Perseverance Is the Name of the Game With HER3 Research in Solid Tumors

Despite a reasonable expectation that expression of HER3 and its ligand heregulin would be predictive biomarkers for HER3-targeted therapy, their usefulness in clinical trials has been hit-and-miss. Nevertheless, investigators have persevered, and new types of drugs have largely supplanted the first generation in clinical trials.

Although the human epidermal growth factor receptor (HER) family of receptor tyrosine kinases (RTKs) plays a central role in the development of human cancers, efforts to target its activity therapeutically have focused thus far on 2 of its now famous members. Therapies aimed at the epidermal growth factor receptor (EGFR/ HER1) and HER2, renowned as major drivers of lung and breast cancer, respectively, were among the first targeted agents in the anticancer armamentarium.
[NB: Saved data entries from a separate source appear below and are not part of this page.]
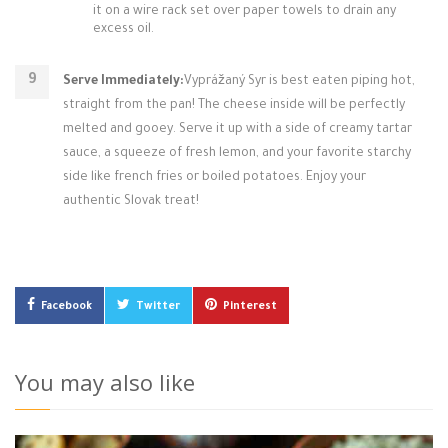
it on a wire rack set over paper towels to drain any
excess oil.
Serve Immediately:
Vyprážaný Syr is best eaten piping hot,
straight from the pan! The cheese inside will be perfectly
melted and gooey. Serve it up with a side of creamy tartar
sauce, a squeeze of fresh lemon, and your favorite starchy
side like french fries or boiled potatoes. Enjoy your
authentic Slovak treat!
Facebook
Twitter
Pinterest
You may also like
Another member of this receptor family, HER3, has also been implicated in the development of a number of cancer types but was previously largely overlooked as a therapeutic target because of its lack of kinase activity. A growing appreciation of HER3 as the principal partner for HER2 in its oncogenic activities, and accumulating evidence implicating HER3 activation as a major cause of treatment failure, drove the development of numerous HER3-targeting monoclonal antibodies (mAbs) during the 2000s.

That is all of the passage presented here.